What the exercise asks. In the data that follows, find the line with "relaciones internacionales."; transcribe it, every later line up to the one with "electoral del país, donde obtuvo el 40,80% de", and that line as well, exactly and with no others.

Dataset.
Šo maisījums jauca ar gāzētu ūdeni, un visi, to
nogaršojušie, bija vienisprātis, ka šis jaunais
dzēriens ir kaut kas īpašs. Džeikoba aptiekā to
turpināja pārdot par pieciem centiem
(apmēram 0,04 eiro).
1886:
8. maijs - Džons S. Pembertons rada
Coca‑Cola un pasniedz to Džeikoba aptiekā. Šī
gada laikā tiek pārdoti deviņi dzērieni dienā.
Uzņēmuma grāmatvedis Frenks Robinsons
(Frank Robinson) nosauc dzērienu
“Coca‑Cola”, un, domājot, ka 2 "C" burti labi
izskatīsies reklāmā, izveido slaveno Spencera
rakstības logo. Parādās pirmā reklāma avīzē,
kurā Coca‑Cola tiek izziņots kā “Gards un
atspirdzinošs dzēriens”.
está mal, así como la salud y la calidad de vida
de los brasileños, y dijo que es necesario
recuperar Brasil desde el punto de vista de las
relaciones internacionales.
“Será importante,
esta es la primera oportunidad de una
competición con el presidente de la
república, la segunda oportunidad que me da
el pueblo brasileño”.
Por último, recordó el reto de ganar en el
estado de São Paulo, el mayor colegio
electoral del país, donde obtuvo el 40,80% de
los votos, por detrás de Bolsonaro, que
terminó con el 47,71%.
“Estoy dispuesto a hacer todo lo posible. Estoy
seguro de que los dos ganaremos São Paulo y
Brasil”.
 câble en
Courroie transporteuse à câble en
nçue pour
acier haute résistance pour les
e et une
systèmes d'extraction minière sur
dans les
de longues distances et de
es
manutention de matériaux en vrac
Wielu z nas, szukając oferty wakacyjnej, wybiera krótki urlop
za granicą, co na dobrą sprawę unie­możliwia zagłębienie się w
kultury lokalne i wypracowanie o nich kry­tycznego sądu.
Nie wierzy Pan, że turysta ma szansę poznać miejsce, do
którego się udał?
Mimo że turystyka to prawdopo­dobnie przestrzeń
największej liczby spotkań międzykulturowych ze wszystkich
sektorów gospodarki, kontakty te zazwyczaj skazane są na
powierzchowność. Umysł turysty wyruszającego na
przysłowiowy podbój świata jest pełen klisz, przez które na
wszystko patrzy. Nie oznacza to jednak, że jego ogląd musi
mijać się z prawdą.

==

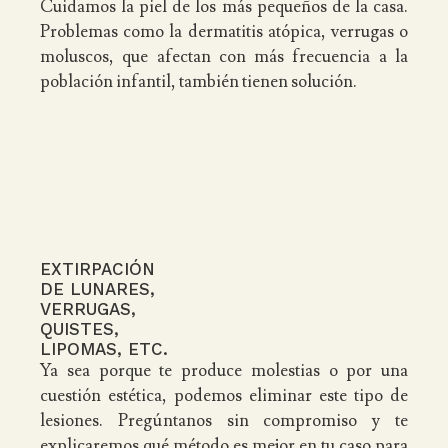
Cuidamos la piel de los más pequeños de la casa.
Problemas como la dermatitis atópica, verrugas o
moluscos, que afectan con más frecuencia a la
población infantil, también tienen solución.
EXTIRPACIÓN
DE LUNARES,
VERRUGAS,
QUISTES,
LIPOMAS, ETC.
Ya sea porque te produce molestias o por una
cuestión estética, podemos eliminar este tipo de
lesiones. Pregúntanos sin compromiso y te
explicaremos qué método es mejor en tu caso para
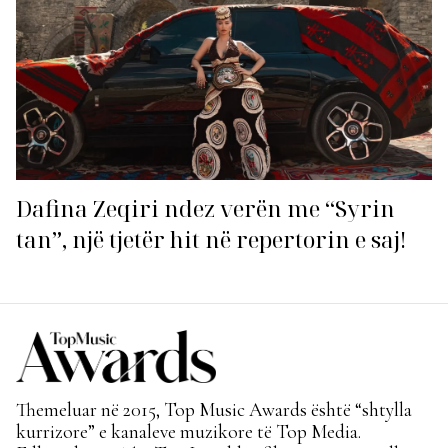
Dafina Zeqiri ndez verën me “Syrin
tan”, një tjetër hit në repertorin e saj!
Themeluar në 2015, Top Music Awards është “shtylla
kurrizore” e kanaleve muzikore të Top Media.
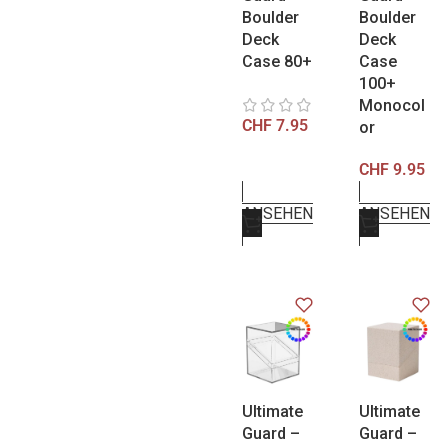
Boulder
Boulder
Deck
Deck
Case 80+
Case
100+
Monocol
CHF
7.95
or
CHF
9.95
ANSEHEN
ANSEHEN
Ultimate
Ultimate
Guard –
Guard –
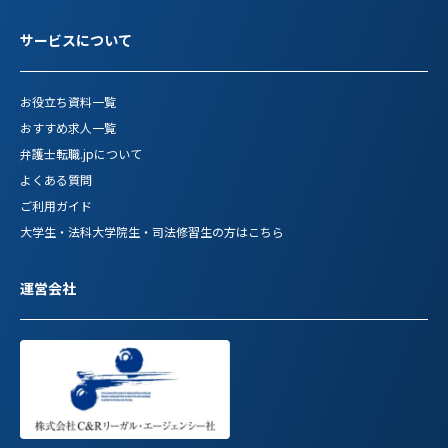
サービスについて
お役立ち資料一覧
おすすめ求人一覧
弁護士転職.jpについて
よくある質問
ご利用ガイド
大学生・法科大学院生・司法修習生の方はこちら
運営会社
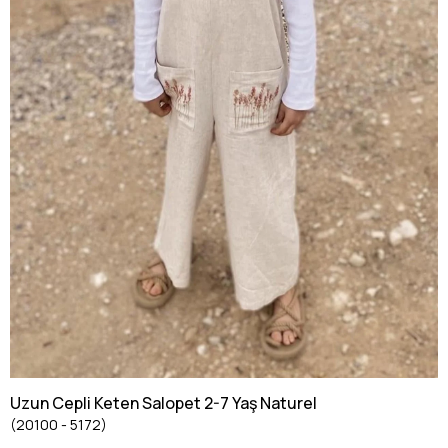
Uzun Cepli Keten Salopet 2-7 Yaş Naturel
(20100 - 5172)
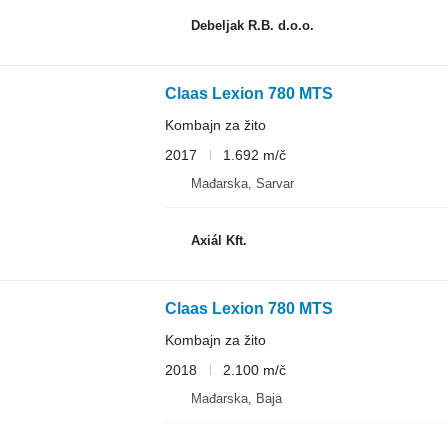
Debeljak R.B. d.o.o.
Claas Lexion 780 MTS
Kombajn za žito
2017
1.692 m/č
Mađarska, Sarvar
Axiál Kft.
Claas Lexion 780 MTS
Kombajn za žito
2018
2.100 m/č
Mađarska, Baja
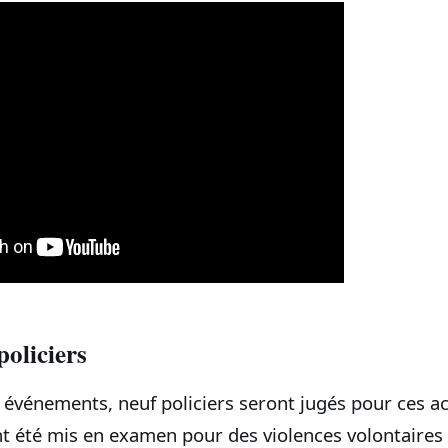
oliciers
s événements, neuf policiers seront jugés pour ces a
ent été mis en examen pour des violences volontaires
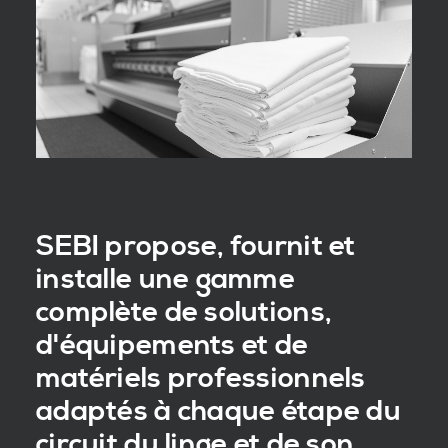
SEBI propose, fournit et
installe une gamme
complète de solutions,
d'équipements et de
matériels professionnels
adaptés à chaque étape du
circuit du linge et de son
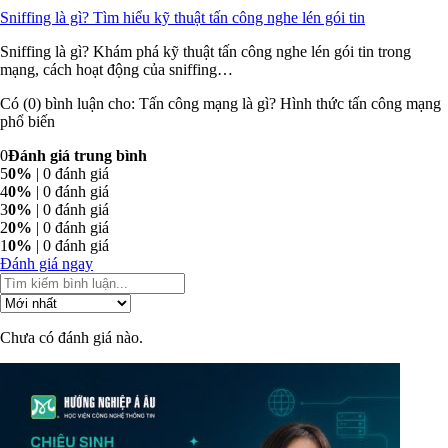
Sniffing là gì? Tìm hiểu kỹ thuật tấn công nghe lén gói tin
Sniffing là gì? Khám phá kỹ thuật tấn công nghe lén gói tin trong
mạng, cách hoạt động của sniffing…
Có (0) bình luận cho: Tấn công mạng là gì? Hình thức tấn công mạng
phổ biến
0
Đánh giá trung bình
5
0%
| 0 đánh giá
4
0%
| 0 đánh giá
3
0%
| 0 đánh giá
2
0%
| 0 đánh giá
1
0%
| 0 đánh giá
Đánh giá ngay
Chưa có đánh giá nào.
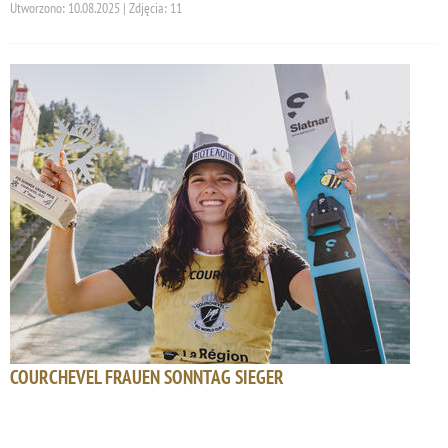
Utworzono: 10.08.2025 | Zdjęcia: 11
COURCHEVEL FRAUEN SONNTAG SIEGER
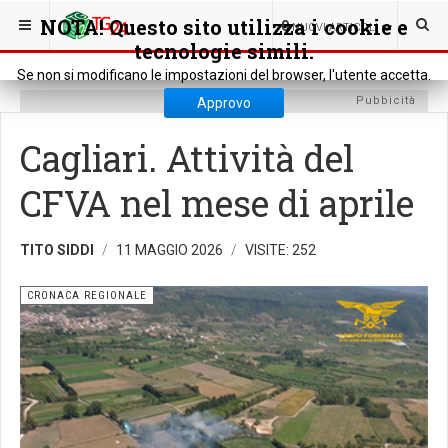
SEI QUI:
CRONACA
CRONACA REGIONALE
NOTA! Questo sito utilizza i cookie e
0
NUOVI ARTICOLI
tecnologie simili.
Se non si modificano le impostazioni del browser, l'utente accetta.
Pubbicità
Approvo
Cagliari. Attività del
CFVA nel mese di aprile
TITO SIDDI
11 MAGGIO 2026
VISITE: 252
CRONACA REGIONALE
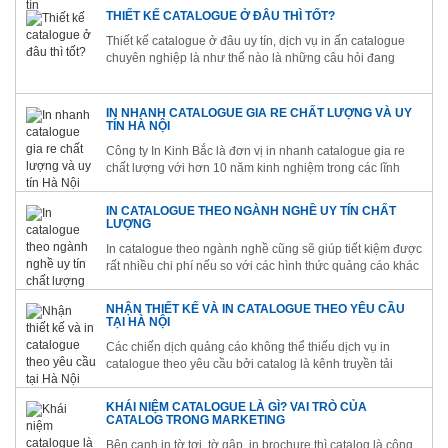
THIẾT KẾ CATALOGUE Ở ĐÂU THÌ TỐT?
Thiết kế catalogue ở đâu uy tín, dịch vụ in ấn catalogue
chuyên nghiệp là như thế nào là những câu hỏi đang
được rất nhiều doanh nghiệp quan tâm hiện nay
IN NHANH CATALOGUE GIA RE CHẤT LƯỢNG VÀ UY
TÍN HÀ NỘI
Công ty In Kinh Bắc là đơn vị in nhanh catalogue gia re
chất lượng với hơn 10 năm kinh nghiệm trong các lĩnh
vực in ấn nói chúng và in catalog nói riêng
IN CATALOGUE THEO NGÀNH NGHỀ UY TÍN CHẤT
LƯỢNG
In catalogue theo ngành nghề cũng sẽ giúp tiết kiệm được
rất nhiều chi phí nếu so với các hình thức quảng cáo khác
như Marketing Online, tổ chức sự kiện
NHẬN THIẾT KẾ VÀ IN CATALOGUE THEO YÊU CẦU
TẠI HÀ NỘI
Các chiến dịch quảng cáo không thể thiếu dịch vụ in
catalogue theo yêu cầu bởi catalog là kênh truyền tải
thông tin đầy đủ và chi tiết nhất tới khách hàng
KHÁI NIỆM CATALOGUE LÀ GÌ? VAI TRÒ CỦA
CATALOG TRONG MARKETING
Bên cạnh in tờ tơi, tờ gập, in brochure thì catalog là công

--

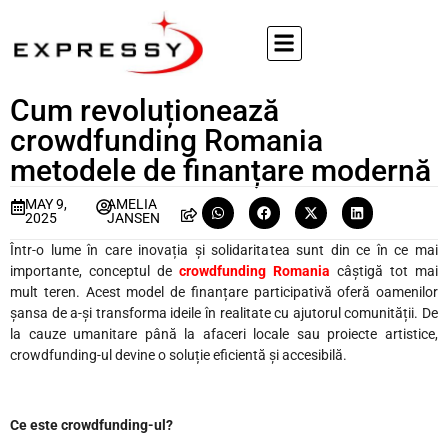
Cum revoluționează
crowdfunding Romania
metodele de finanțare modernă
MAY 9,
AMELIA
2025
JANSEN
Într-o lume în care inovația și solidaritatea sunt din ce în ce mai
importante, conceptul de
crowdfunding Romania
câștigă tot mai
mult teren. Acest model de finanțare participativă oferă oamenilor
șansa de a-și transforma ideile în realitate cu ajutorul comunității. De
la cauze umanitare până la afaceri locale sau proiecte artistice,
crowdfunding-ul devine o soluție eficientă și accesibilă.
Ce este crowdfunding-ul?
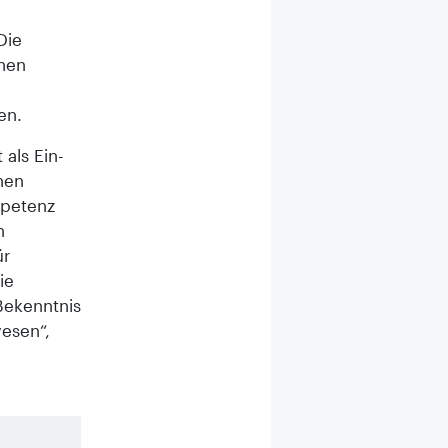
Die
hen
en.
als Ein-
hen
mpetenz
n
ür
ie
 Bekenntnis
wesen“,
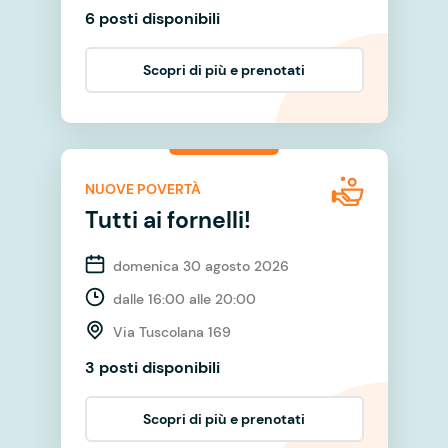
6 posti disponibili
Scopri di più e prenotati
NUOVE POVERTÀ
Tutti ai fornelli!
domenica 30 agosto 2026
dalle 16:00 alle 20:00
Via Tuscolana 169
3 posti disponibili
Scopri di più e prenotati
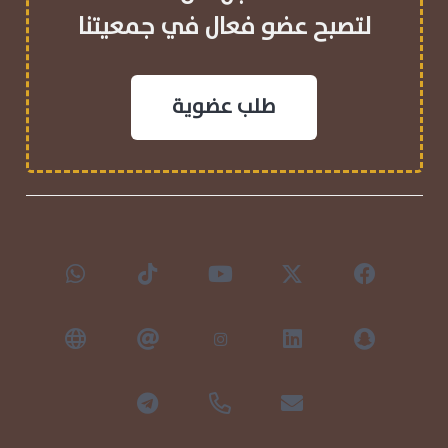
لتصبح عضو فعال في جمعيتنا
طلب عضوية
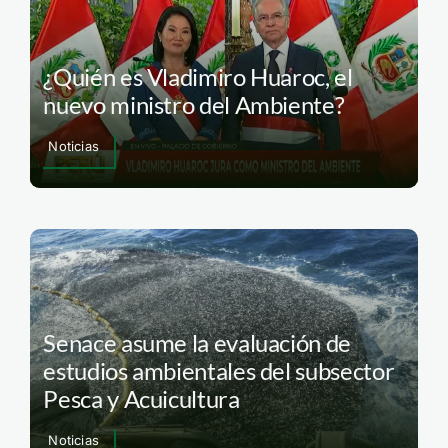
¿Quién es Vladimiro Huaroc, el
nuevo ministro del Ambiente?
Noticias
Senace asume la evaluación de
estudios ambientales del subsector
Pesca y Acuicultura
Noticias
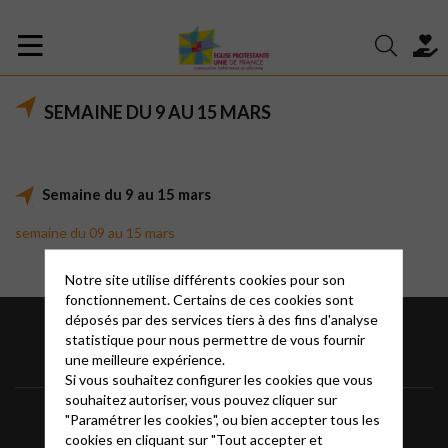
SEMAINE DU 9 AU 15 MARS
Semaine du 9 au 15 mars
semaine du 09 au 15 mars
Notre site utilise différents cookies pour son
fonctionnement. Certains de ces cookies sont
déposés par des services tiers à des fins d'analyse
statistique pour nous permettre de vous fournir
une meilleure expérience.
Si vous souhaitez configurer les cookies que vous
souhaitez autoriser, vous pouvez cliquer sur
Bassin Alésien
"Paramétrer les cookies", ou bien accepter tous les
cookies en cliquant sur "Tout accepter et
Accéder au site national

Answer space.
relaciones internacionales.
“Será importante,
esta es la primera oportunidad de una
competición con el presidente de la
república, la segunda oportunidad que me da
el pueblo brasileño”.
Por último, recordó el reto de ganar en el
estado de São Paulo, el mayor colegio
electoral del país, donde obtuvo el 40,80% de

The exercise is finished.